Disney’s search for a new leader for ABC News continues weeks after the company unexpectedly disclosed the former president, James Goldston, would leave the post.

Goldston’s last day came at the end of March and the company has yet to hone in on a candidate to replace him, according to four people familiar with parts of the search process. When ABC News heads like David Westin or Ben Sherwood left in years past, Disney identified a successor. That hasn’t been the case in the current matter.

Disney and ABC News declined to make executives available for comment.

The quest for a news leader comes as ABC News is taking up more space in the company’s overall programming mix. The division has begun to generate more hours for primetime, where live news specials and deep dives into colorful stories have found a broader perch, and as Americans have sought more information about the coronavirus pandemic and the recent presidential election. Original ABC News work is increasingly finding its way to Disney’s Hulu streaming hub, and the company is working to broaden the news content it offers on the live-streaming outlet ABC News Live.

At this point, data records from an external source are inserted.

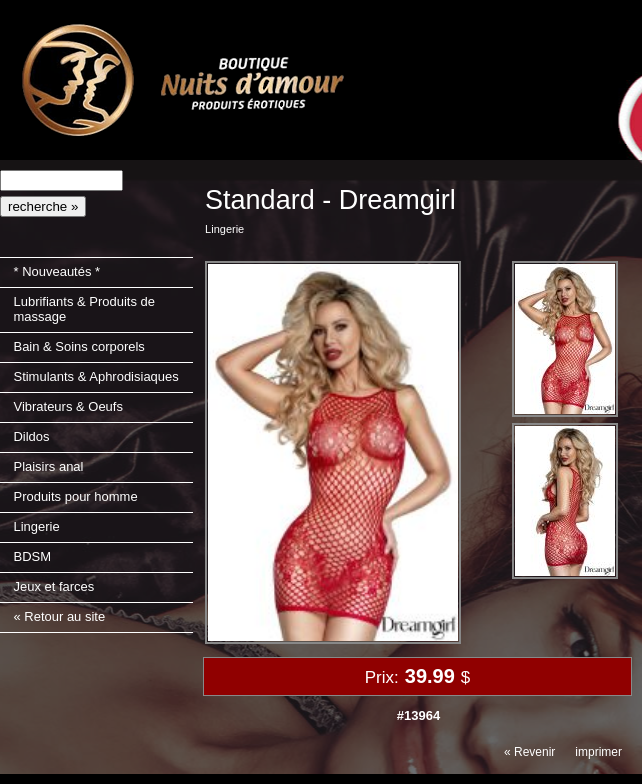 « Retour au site (59, 616)
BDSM (32, 556)
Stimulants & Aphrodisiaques (95, 376)
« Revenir (529, 752)
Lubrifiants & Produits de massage (83, 309)
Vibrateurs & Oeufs (67, 406)
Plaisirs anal (48, 466)
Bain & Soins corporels (78, 346)
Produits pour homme (75, 496)
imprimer (598, 752)
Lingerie (36, 526)
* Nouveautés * (56, 271)
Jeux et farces (53, 586)
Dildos (31, 436) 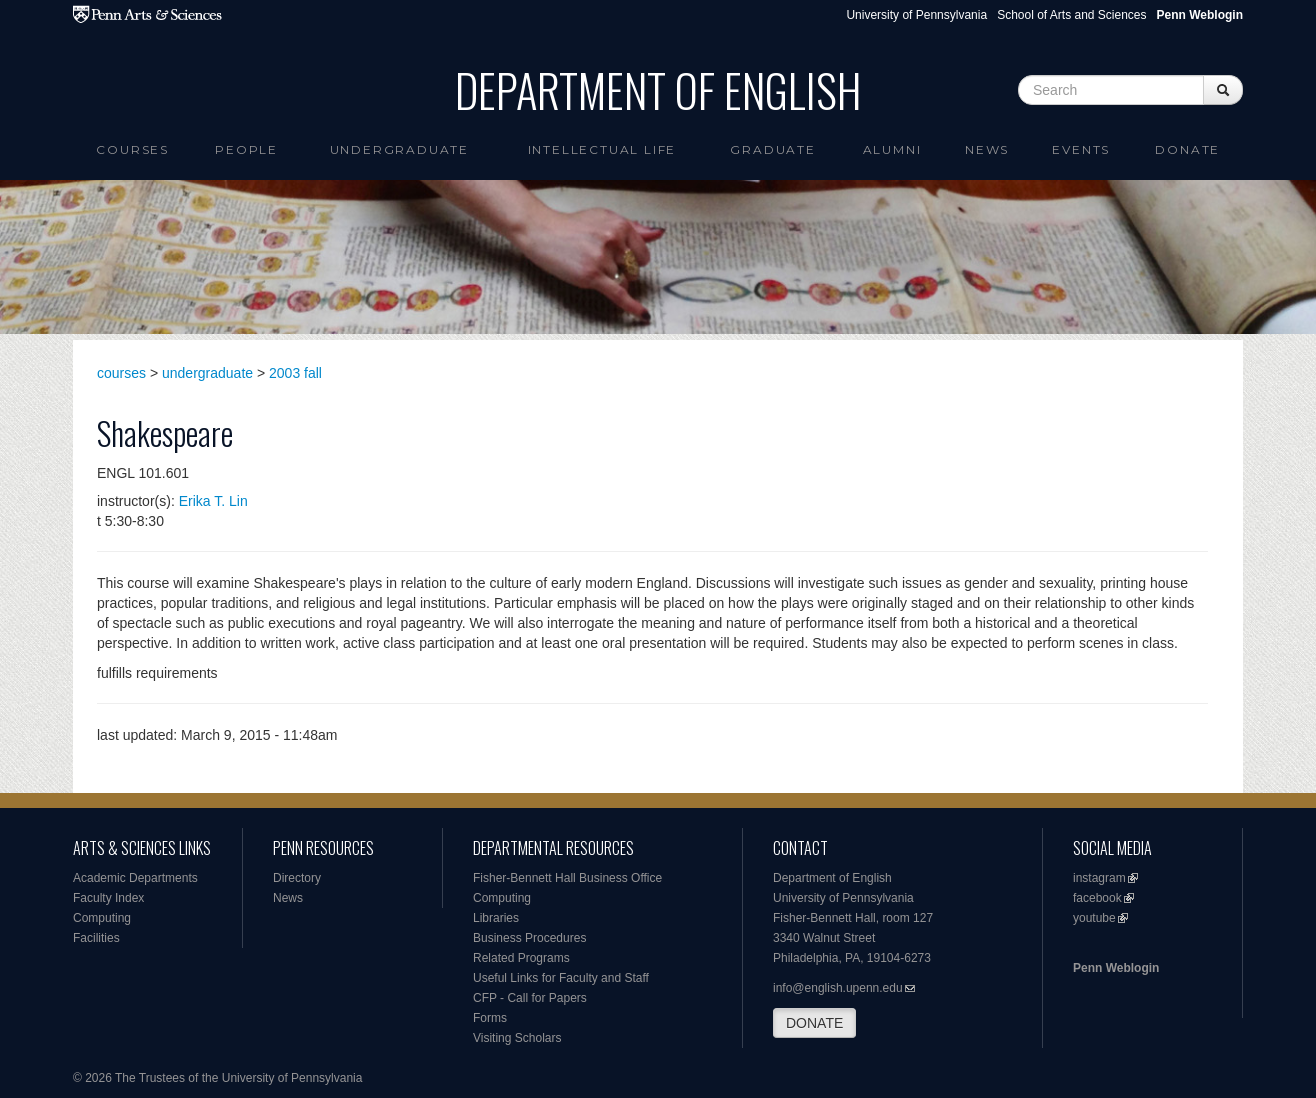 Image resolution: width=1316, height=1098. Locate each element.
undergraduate (207, 373)
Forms (490, 1018)
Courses (132, 149)
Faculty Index (108, 898)
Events (1081, 149)
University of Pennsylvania (916, 15)
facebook (1097, 898)
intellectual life (602, 149)
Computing (102, 918)
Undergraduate (399, 149)
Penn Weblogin (1116, 968)
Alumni (892, 149)
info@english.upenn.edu (838, 988)
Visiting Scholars (517, 1038)
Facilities (96, 938)
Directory (297, 878)
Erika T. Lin (213, 501)
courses (121, 373)
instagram (1099, 878)
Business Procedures (529, 938)
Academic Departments (135, 878)
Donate (1187, 149)
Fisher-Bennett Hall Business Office (567, 878)
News (987, 149)
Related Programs (521, 958)
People (246, 149)
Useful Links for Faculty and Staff (561, 978)
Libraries (496, 918)
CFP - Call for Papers (530, 998)
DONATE (814, 1023)
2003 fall (295, 373)
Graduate (772, 149)
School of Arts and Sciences (1071, 15)
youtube (1094, 918) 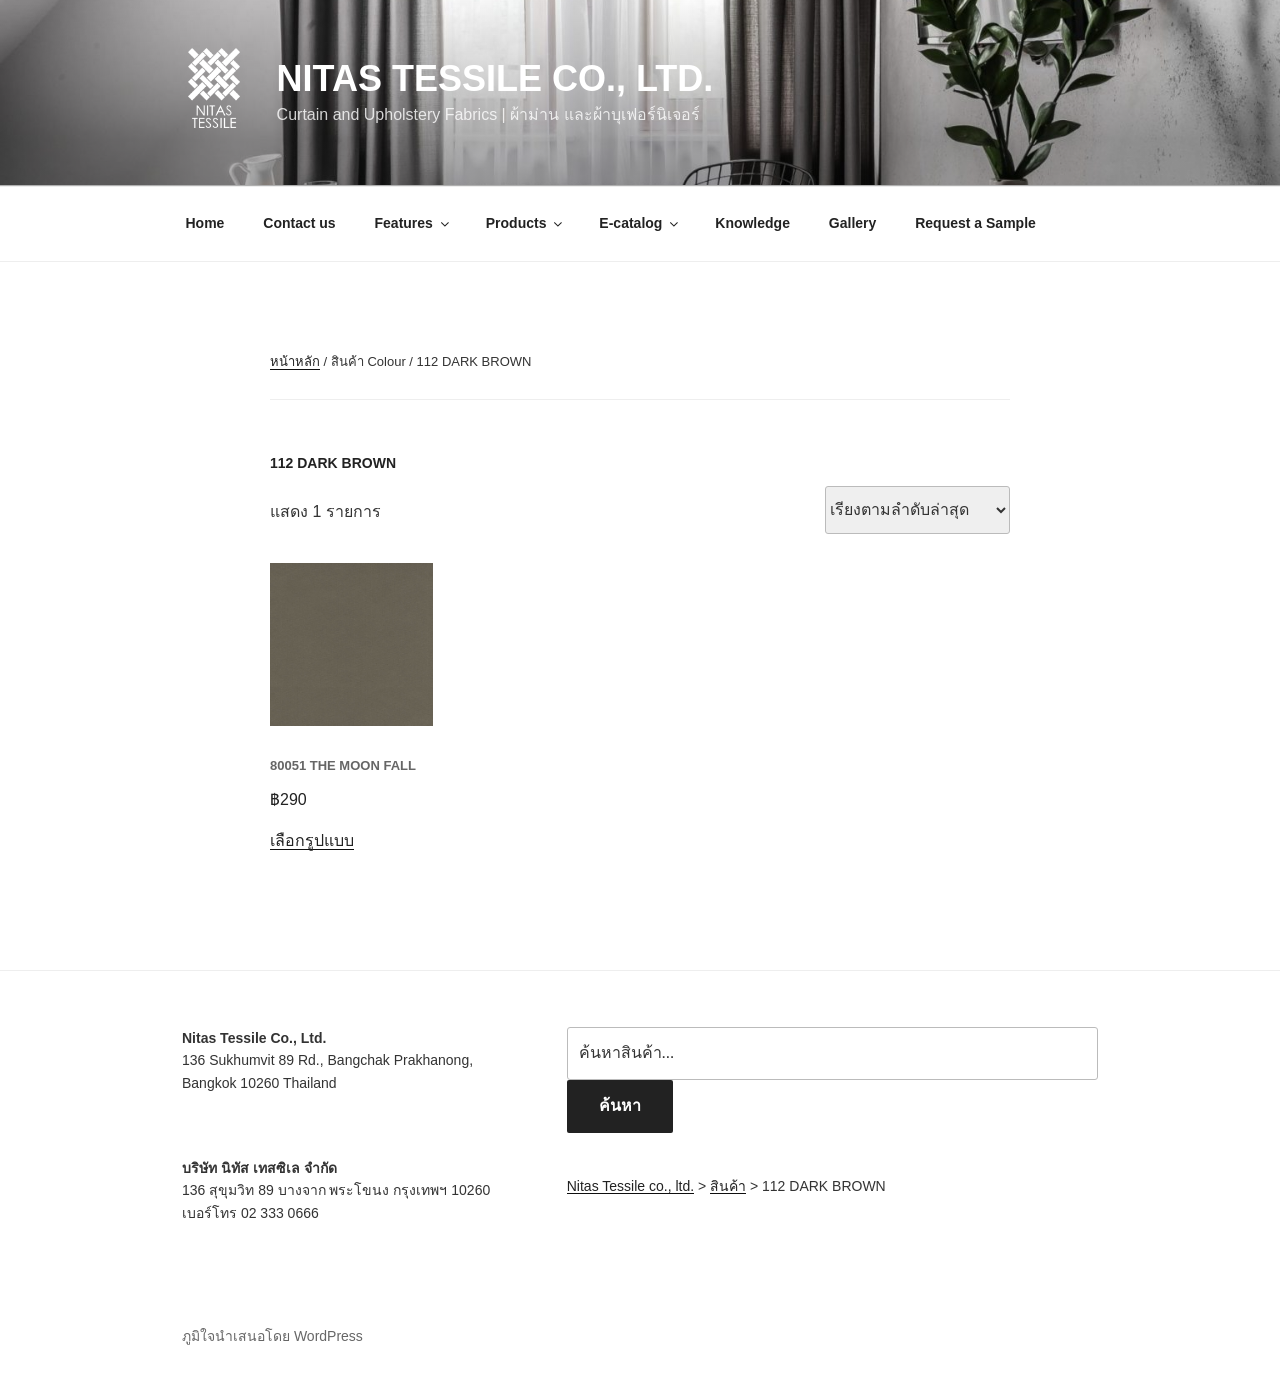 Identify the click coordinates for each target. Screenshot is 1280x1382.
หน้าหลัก (295, 361)
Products (526, 223)
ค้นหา (620, 1105)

News, once seen as a standalone part of most media conglomerates, has increasingly drawn the interest of corporate management in a time of severe industry flux. Live programming helps TV networks generate some of the bigger mass audiences their advertisers and distributors crave. With more consumers streaming their favorite comedies and dramas, sports and news are left to carry more of the burden of assembling TV’s largest crowds.

Candidates for the top ABC News role have included executives from within Disney as well as people from rival journalism operations, with Peter Rice, chairman of general entertainment content for Disney, running the process. Rice is giving new attention to ABC News after a re-organization of the Disney portfolio that makes the news division a more essential part of his responsibilities. In November, Disney assigned oversight of distribution and monetization of the programming Rice’s division produces to a different executive, Kareem Daniel.

Among those who have been considered for the top news role, according to people familiar with the search process, are Sam Feist, the Washington bureau chief for CNN; Tom Cibrowski, the former senior ABC News executive who had a hand in bolstering ABC’s “Good Morning America” in its battle with “Today” and who now runs Disney’s San Francisco TV station, KGO; Wendy McMahon, president of ABC’s local stations division; Marie Nelson, ABC News’ senior vice president of content strategy; and Jim Bell, the former NBCUniversal executive who supervised “Today,” NBC Sports’ production for the Olympics and “The Tonight Show” during parts of his tenure.

Candidates either declined to comment or could not be reached for comment. Individual candidates’ current status in the process could not be immediately determined. Rice has been vocal in the recent past about his interest in putting someone with strong journalism experience in the role, according to two of the people familiar with the matter.

At the same time, executives have indicated a desire to hire someone who has demonstrated ability in managing talent. ABC News has proven itself to be a restive environment in recent months, drawing scrutiny for reports about the alleged behavior of former senior executive Barbara Fedida toward employees (she denied claims made against her) and for a recent decision to award the bulk of duties related to special reports and breaking news to “World News Tonight” anchor David Muir. His evening news program has become one of the most-watched elements of the ABC schedule. “Good Morning America” and “This Week” anchor George Stephanopoulos had previously handled all breaking-news duties for the network.

The new ABC News chief will be expected to help employees find satisfaction at the news unit, according to two people familiar with the matter, or, if that is not possible, help them understand they might be happier in a different environment.

ABC News had been managed by a council of senior executives that includes Rice, Nelson, Derek Medina, an ABC News executive vice president; the executive producers of “World News Tonight” and “Good Morning America,” Almin Karamehmedovic and Michael Corn; and Wendy Fisher, vice president of newsgathering. Many of the unit’s top business decisions are being handled by Rice and Medina, and until the company’s search ends, those executives are likely to continue doing so for the immediate future.